Stored data entries
* * * * *

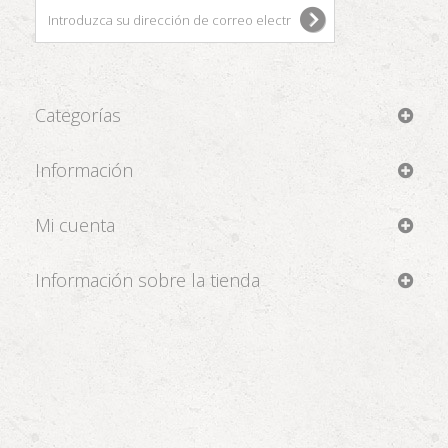
Categorías
Información
Mi cuenta
Información sobre la tienda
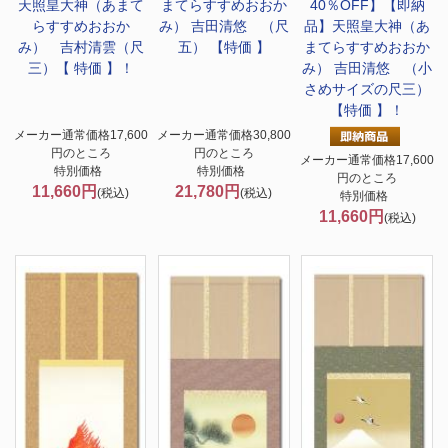
天照皇大神（あまて
まてらすすめおおか
40％OFF】
【即納
らすすめおおか
み） 吉田清悠 （尺
品】天照皇大神（あ
み） 吉村清雲（尺
五） 【特価 】
まてらすすめおおか
三）【 特価 】！
み） 吉田清悠 （小
さめサイズの尺三）
【特価 】！
メーカー通常価格17,600
メーカー通常価格30,800
円のところ
円のところ
メーカー通常価格17,600
特別価格
特別価格
円のところ
11,660円
21,780円
(税込)
(税込)
特別価格
11,660円
(税込)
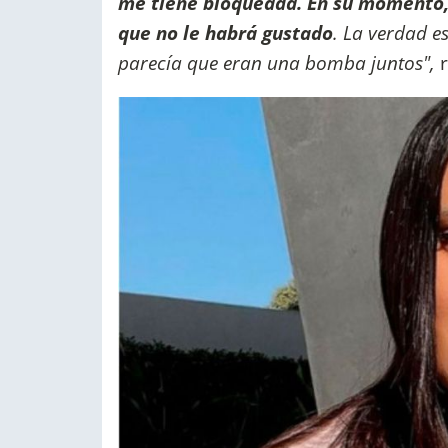
me tiene bloqueada. En su momento,
que no le habrá gustado
. La verdad e
parecía que eran una bomba juntos",
r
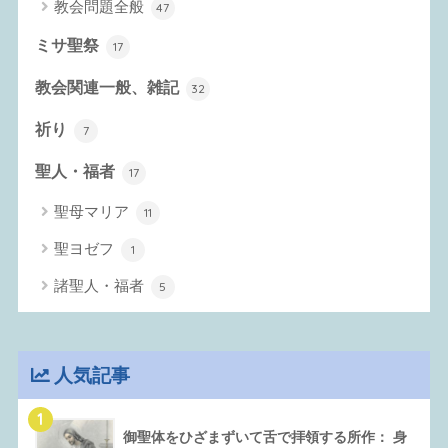
教会問題全般
47
ミサ聖祭
17
教会関連一般、雑記
32
祈り
7
聖人・福者
17
聖母マリア
11
聖ヨゼフ
1
諸聖人・福者
5
人気記事
1
御聖体をひざまずいて舌で拝領する所作： 身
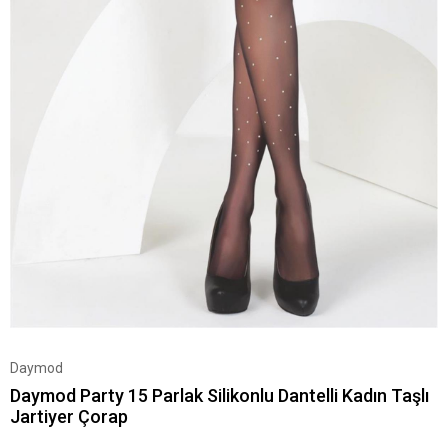
Daymod
Daymod Party 15 Parlak Silikonlu Dantelli Kadın Taşlı
Jartiyer Çorap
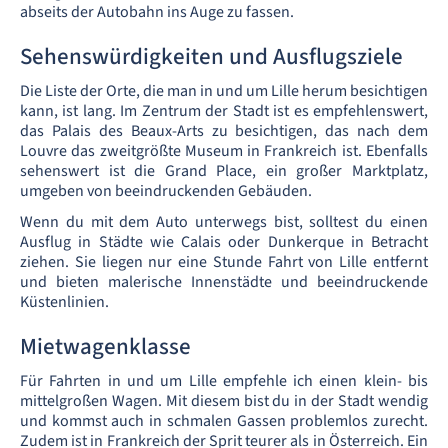
abseits der Autobahn ins Auge zu fassen.
Sehenswürdigkeiten und Ausflugsziele
Die Liste der Orte, die man in und um Lille herum besichtigen
kann, ist lang. Im Zentrum der Stadt ist es empfehlenswert,
das Palais des Beaux-Arts zu besichtigen, das nach dem
Louvre das zweitgrößte Museum in Frankreich ist. Ebenfalls
sehenswert ist die Grand Place, ein großer Marktplatz,
umgeben von beeindruckenden Gebäuden.
Wenn du mit dem Auto unterwegs bist, solltest du einen
Ausflug in Städte wie Calais oder Dunkerque in Betracht
ziehen. Sie liegen nur eine Stunde Fahrt von Lille entfernt
und bieten malerische Innenstädte und beeindruckende
Küstenlinien.
Mietwagenklasse
Für Fahrten in und um Lille empfehle ich einen klein- bis
mittelgroßen Wagen. Mit diesem bist du in der Stadt wendig
und kommst auch in schmalen Gassen problemlos zurecht.
Zudem ist in Frankreich der Sprit teurer als in Österreich. Ein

* * * * *

_TASK DETAILS:_ Write out each line above that contains the word "Stadt".

_FINISHED TASK:_
kann, ist lang. Im Zentrum der Stadt ist es empfehlenswert,
mittelgroßen Wagen. Mit diesem bist du in der Stadt wendig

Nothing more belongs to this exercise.